> RECORD EXCERPTS
=== Begin Enclosure ===

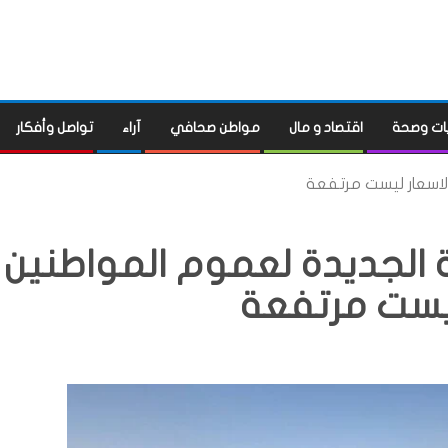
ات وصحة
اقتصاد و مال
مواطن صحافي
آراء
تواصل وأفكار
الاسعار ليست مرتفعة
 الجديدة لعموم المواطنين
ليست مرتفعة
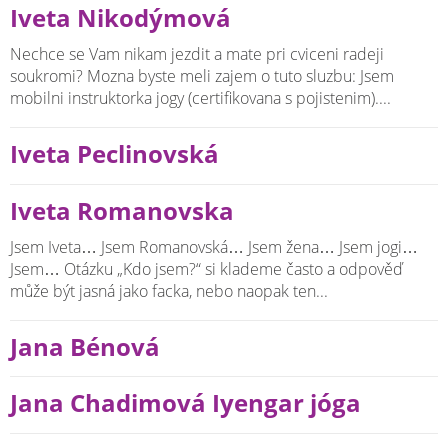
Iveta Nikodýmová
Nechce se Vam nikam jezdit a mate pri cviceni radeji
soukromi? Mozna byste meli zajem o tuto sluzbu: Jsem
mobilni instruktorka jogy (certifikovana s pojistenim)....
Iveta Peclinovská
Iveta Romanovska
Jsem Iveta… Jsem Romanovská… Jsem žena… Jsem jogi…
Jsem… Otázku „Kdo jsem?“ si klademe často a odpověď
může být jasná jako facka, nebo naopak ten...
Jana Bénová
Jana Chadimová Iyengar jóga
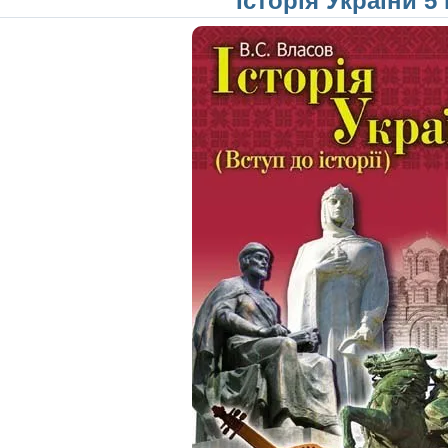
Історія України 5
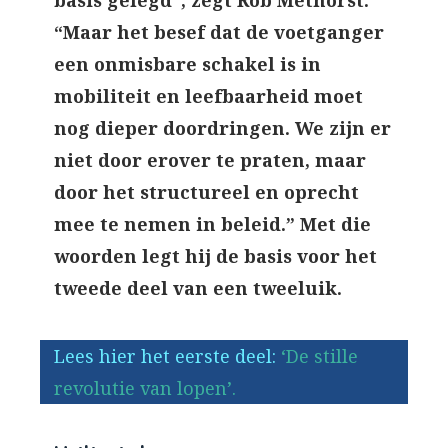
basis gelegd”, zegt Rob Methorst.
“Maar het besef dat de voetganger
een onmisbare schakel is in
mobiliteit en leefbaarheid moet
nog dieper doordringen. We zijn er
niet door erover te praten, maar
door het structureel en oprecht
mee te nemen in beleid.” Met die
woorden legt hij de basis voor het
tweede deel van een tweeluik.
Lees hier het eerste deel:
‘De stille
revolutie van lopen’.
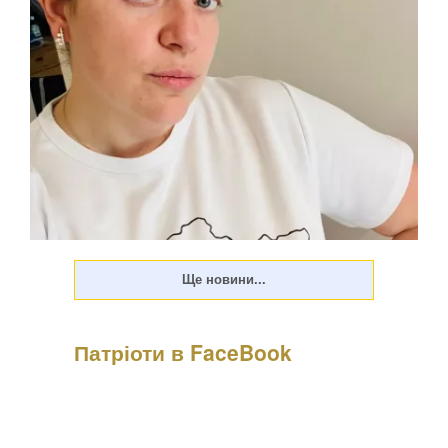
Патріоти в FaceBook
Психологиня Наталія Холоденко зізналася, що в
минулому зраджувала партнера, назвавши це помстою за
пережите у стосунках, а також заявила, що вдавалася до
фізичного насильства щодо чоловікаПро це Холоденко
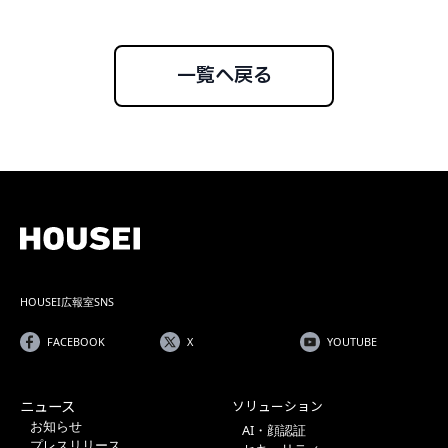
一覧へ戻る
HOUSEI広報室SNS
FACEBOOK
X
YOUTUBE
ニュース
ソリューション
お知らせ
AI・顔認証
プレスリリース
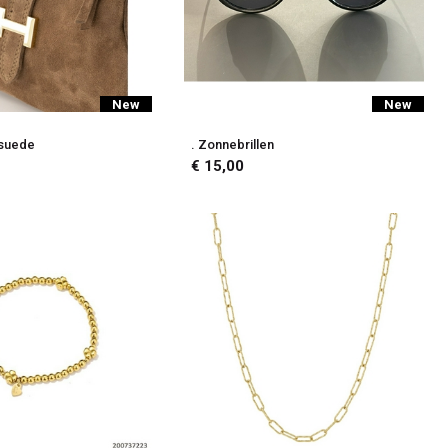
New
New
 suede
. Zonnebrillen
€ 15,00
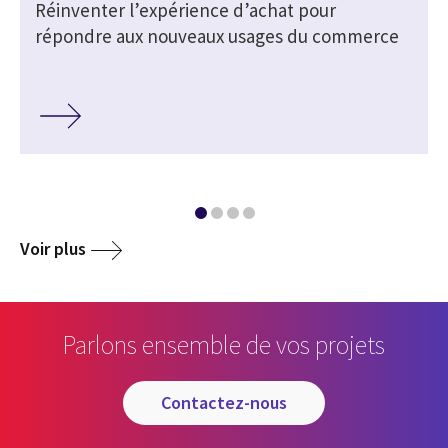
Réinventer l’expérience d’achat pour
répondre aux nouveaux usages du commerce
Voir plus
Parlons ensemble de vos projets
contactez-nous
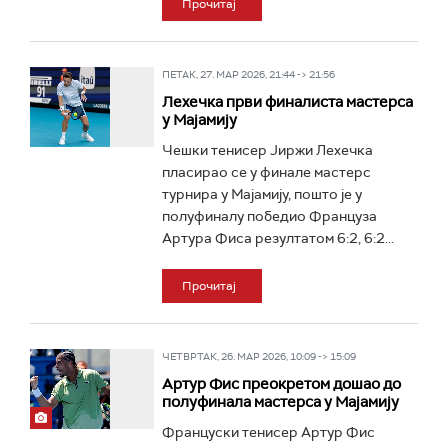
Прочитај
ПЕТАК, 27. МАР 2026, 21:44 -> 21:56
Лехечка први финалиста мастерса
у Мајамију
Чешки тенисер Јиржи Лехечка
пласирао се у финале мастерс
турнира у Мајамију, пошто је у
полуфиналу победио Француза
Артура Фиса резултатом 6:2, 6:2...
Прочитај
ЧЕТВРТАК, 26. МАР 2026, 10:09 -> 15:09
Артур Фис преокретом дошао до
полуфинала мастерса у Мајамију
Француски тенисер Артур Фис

=== End Enclosure ===
=== Begin Enclosure ===

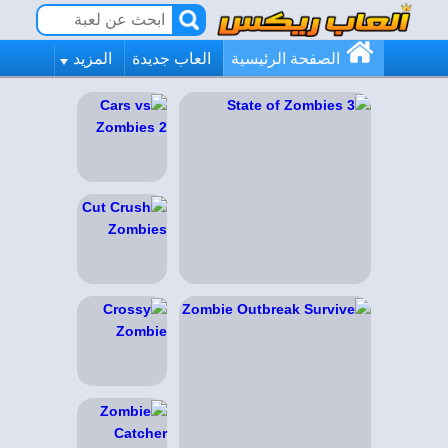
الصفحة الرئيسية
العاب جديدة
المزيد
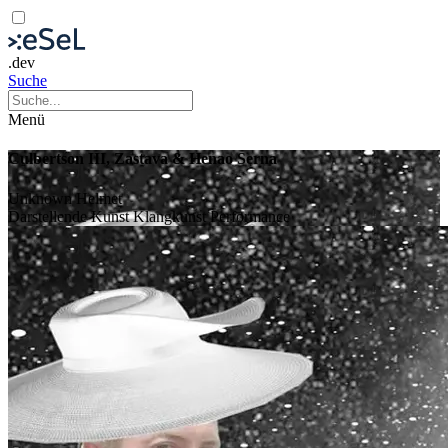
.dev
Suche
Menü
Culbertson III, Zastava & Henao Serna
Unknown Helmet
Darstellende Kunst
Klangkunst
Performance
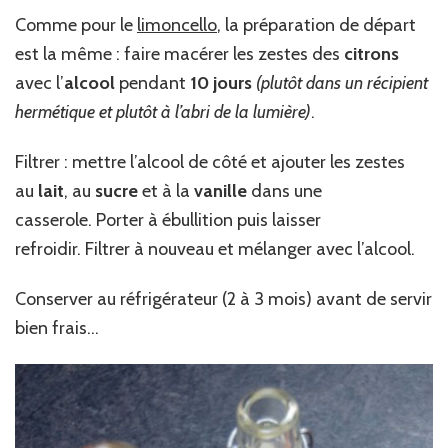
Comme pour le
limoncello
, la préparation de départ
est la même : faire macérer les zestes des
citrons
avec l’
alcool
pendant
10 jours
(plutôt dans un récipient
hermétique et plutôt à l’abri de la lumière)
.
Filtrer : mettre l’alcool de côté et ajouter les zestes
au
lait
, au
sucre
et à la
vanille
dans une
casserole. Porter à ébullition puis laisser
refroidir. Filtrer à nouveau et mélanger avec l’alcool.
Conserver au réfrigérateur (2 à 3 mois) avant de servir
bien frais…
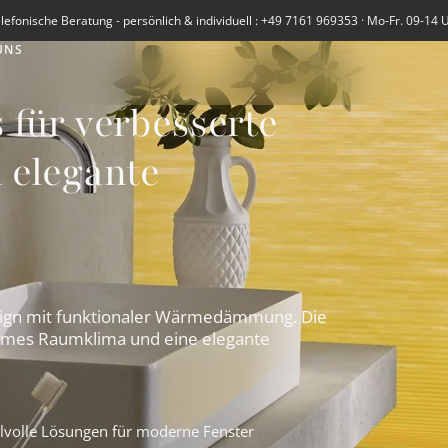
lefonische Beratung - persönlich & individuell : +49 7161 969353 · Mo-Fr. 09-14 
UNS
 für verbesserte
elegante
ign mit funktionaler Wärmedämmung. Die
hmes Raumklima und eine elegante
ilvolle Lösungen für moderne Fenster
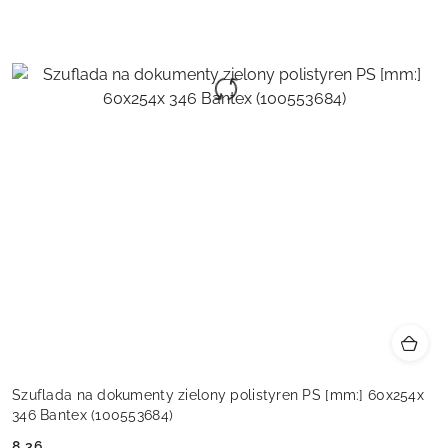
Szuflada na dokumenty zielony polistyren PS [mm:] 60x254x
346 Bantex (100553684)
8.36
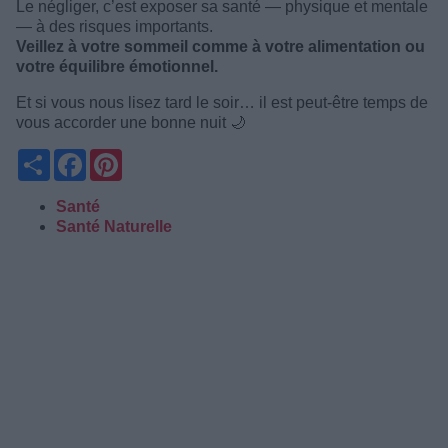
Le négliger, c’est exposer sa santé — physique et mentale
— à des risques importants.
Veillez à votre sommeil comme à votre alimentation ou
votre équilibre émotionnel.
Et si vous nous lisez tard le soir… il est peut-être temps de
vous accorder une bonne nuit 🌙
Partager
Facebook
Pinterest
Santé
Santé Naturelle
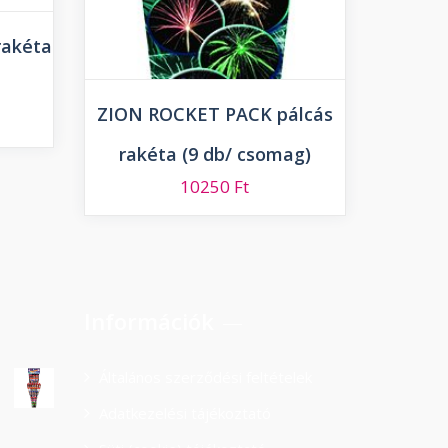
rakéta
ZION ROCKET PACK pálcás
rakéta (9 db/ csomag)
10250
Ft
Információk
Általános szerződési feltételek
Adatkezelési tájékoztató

=== End Enclosure ===

> WORK TASK
An exact copy is needed. It runs from the line above containing "Le négliger, c’est" down to the line containing "Adatkezelési tájékoztató", both included, with no pictures.

> ANSWER SPACE
Le négliger, c’est exposer sa santé — physique et mentale
— à des risques importants.
Veillez à votre sommeil comme à votre alimentation ou
votre équilibre émotionnel.
Et si vous nous lisez tard le soir… il est peut-être temps de
vous accorder une bonne nuit 🌙
Partager
Facebook
Pinterest
Santé
Santé Naturelle
rakéta
ZION ROCKET PACK pálcás
rakéta (9 db/ csomag)
10250
Ft
Információk
Általános szerződési feltételek
Adatkezelési tájékoztató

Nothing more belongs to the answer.